§ **WORK ITEM**
Starting from the line in which "Aug 27, 2026" appears, output every line down to the last line of the data below, exactly and without anything more.

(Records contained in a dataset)
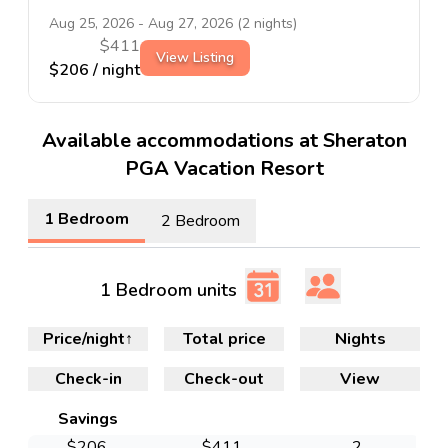
Aug 25, 2026
-
Aug 27, 2026
(
2
nights)
$
411
View Listing
$
206
/ night
Available accommodations at Sheraton
PGA Vacation Resort
1 Bedroom
2 Bedroom
1 Bedroom units
Price/night
↑
Total price
Nights
Check-in
Check-out
View
Savings
$
206
$
411
2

§ **WRITTEN SOLUTION**
Aug 27, 2026
(
2
nights)
$
411
View Listing
$
206
/ night
Available accommodations at Sheraton
PGA Vacation Resort
1 Bedroom
2 Bedroom
1 Bedroom units
Price/night
↑
Total price
Nights
Check-in
Check-out
View
Savings
$
206
$
411
2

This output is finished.